I agree with this 100%. It’s a design tradeoff informed by the system requirements. I expected that Auth0 was designed to be used as a federated user store, so that my use cases described above would be within the requirements for which your system has been designed (vs. a business intelligence system or a social networking site where eventual consistency doesn’t break the functional requirements of the system). I can’t remember integrating any system that’s shown such large latencies between object creation and availability on the list endpoint in the API, so I’m still confused why the design tradeoff’s were felt to be reasonable in this context. That’s great for you that you’re doing 2 billion interactions, but that does nothing for me as your customer. (Though I would hope that you could direct some of the revenue from all that usage to make this system more performant)

I don’t think going down the path of discussing the technical limitations or design decisions would get us to any valuable outcome.

It might not be a valuable outcome on your end, but as customer of your product understanding the use cases that you are designing your system to support, vs. the one’s that you don’t view as critical or supported, is very important and valuable to me. It’s actually more valuable than getting an understanding of this one tactical question, as knowing how you think about and invest into your product is more important to me than the current state of the product. For example, if the way this conversation went was “We agree that delays any longer than 1 minute are unacceptable, and have plans on our roadmap to ensure that in the future these delays will be managed.” Instead it appears Auth0 is unwilling to commit to any expectations, or communicate any additional information about what, as a customer who is using this for a core piece of my infrastructure, can expect in terms of performance guarantees from you, my vendor. That understanding for me, will be the most valuable outcome from this conversation (unless you are able to explain to me how I can resolve the use cases I described without incurring such delays using your system, but so far it seems that you’re describing features, but not putting them in the context of my requirements).

I agree that the technical limitations of your technology decisions shouldn’t be part of this conversation, but your team brought them in as justifications for the poor latency of this end point. I’d prefer to simply be told what the SLO’s are (and ideally make them reasonable), what are supported vs. unsupported intended usages of your product, and allow us to avoid any conversation about technical limitations of different options. Of course, working backwards from customer requirements to technical implementations that meet those requirements is what your engineering team is there for!

In the meantime, can you give any specification about this delay beyond “Auth0 tries to ensure these delays as short as possible”? I am embarrassed to communicate to my internal stakeholders, let alone our customers, that new users added, or changes to existing users, can take a completely unknown amount of time to show up or change.

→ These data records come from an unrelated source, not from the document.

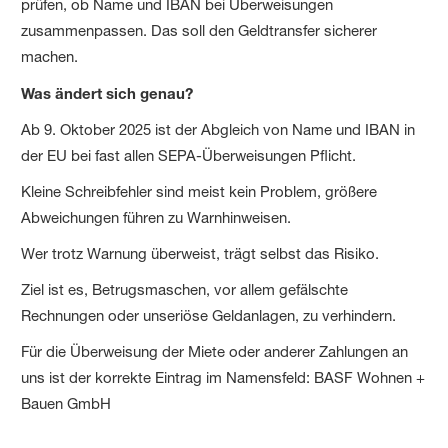
prüfen, ob Name und IBAN bei Überweisungen
zusammenpassen. Das soll den Geldtransfer sicherer
machen.
Was ändert sich genau?
Ab 9. Oktober 2025 ist der Abgleich von Name und IBAN in
der EU bei fast allen SEPA-Überweisungen Pflicht.
Kleine Schreibfehler sind meist kein Problem, größere
Abweichungen führen zu Warnhinweisen.
Wer trotz Warnung überweist, trägt selbst das Risiko.
Ziel ist es, Betrugsmaschen, vor allem gefälschte
Rechnungen oder unseriöse Geldanlagen, zu verhindern.
Für die Überweisung der Miete oder anderer Zahlungen an
uns ist der korrekte Eintrag im Namensfeld: BASF Wohnen +
Bauen GmbH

I’ve definitely seen this take over 10 minutes, and I communicated a case to Dan in DM earlier today that seemed to be pushing into the 30 min range IIRC.

Ben

BTW, if you had similar end points that supported batch requests (i.e. lists of ids or lists of emails), that would help significantly for my use cases (though still not be as ideal as a performant list endpoint with basic querying).

UPDATE: The 30 min example turned out to be a red herring. It wasn’t due to update delays in the API, but was due to confusion regarding nickname being an un-editable field. So the longest delays I’ve personally seen are in the ~10 min range.